York Gate Garden, owned by Perennial, is one of four recipients of grants from the Heritage Lottery Fund that will allow people across Yorkshire to unearth the fascinating and surprising range of undiscovered natural heritage in their county.
A hidden gem, York Gate is regarded as one of the world’s best small gardens. Just one acre in area, it is a living, growing testament to the Arts and Crafts movement.
When Frederick Spencer bought York Gate, near Leeds, in 1951, it was nothing but a house surrounded by farmland. The gardens, created initially by Frederick and then by his son Robin, in the second half of the 20th century has been laid out as a number of garden rooms, using yew and beech hedges.

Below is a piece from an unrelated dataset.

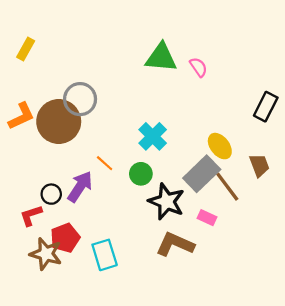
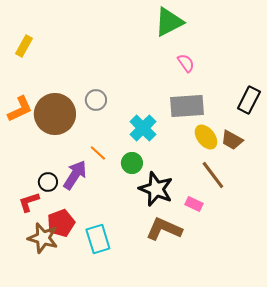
green triangle: (161, 57) -> (169, 22), moved, turned -32
gray circle: (80, 99) -> (96, 100), moved, size x0.7
brown trapezoid: (259, 165) -> (232, 140), moved, turned 140
gray rectangle: (202, 174) -> (187, 106), moved, turned 40

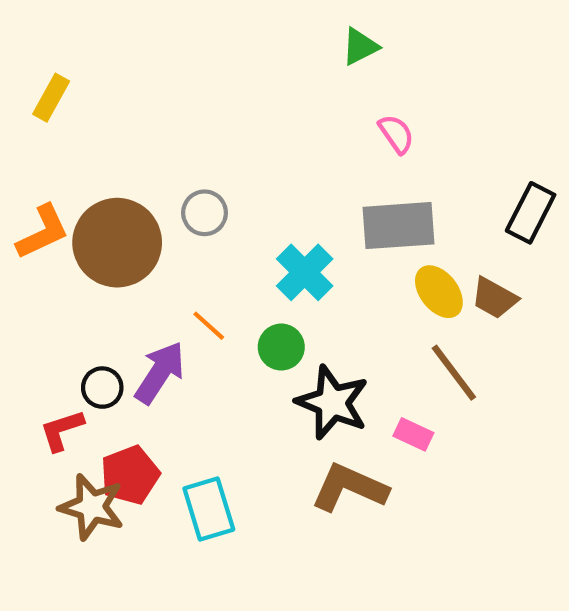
green triangle: (169, 22) -> (360, 47), size x0.6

What makes the garden exceptional is the exquisite detail Robin incorporated into each part, while using his great skill to unite them into a coherent whole through a continuous succession of vistas and focal points.
Robin died suddenly and prematurely in 1982 at the age of only forty-seven. For the next twelve years his mother, Sybil nurtured the garden. A gifted plantswoman, she continued to develop the fascinating plant collection, which remains today.

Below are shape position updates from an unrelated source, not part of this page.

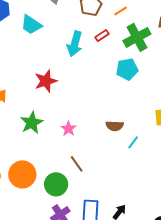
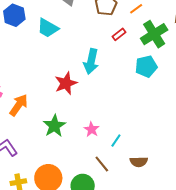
cyan arrow: (75, 44) -> (91, 61), moved
brown semicircle: (115, 126) -> (139, 162), moved
cyan line: (133, 142) -> (116, 141), moved

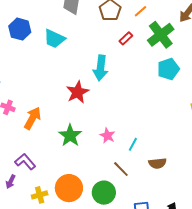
cyan pentagon: (146, 66) -> (168, 69), moved

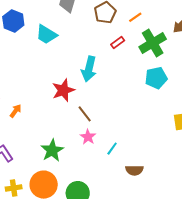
orange arrow: (33, 118) -> (16, 111), size x0.6
green star: (70, 135) -> (52, 150), moved
brown line: (121, 169) -> (85, 114), moved

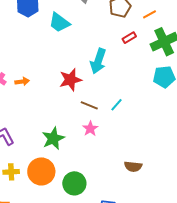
orange arrow: (16, 111) -> (22, 81), moved, turned 40
brown line: (85, 114) -> (89, 105), turned -36
cyan line: (112, 149) -> (116, 105), moved

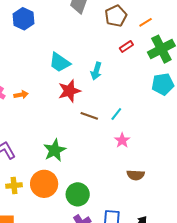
cyan trapezoid: (59, 23) -> (60, 62), moved
cyan arrow: (98, 61) -> (96, 71), size x0.7
pink star: (90, 129) -> (122, 140), moved

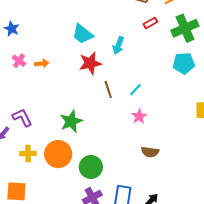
brown line: (89, 116) -> (108, 90), turned 48

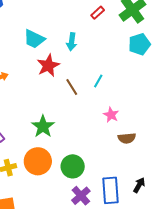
pink star: (139, 116) -> (111, 115), moved

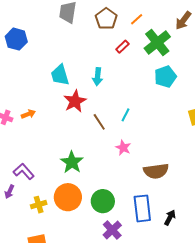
cyan trapezoid: (34, 39) -> (60, 75), turned 50
pink star: (111, 115) -> (123, 148), moved
brown semicircle: (127, 138) -> (156, 171), size x1.4
blue rectangle: (110, 190) -> (142, 208), moved

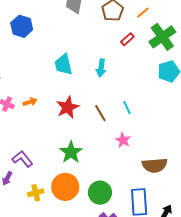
red star: (75, 101) -> (68, 107), moved
cyan line: (125, 115) -> (127, 108), turned -56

Perennial has received a £84,200 grant for a volunteer-led project to research the garden’s history and create a permanent exhibition for visitors, all part of a drive to increase public awareness and help sustain the garden, credited as the only one of its type in the North of England.
Richard Capewell, Chief Executive of Perennial, said: “This award is a tremendous help in realising our long term ambition to preserve this wonderful garden, involving the community and volunteers, and capturing the history of the creation of this exceptional space.”

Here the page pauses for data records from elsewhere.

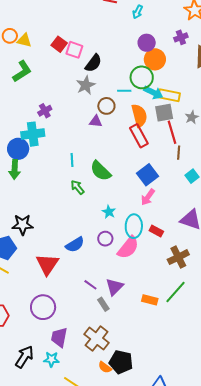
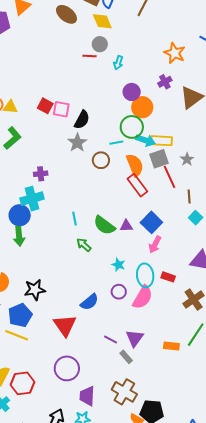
purple cross: (45, 111) -> (41, 174), turned 32
purple triangle: (96, 121) -> (126, 226), moved
brown line: (179, 153) -> (189, 196), moved

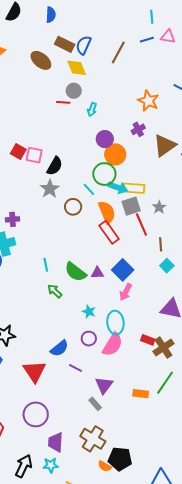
cyan line: (116, 143) -> (89, 189), turned 56
red rectangle: (168, 277) -> (148, 340), moved
purple line: (111, 340) -> (76, 368), moved

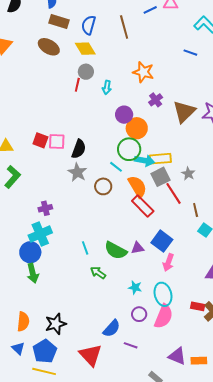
brown rectangle: (65, 44) -> (59, 21), moved
brown line: (118, 52) -> (124, 27), turned -35
orange star: (148, 101) -> (143, 72), moved
red line: (63, 102) -> (77, 85), turned -72
purple triangle: (104, 385) -> (177, 356), moved, turned -36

Other projects to receive grants from the Heritage Lottery Fund are based in Sheffield, York, and Ryedale.
Fiona Spiers, Head of Heritage Lottery Fund Yorkshire and the Humber, said: “These four latest projects vary in size and location but what they all have in common is a celebration of the region’s wealth of beautiful parks, gardens and wildlife sites. It’s thanks to National Lottery players that we can continue to raise awareness of such biodiversity and help local people protect it for future generations.”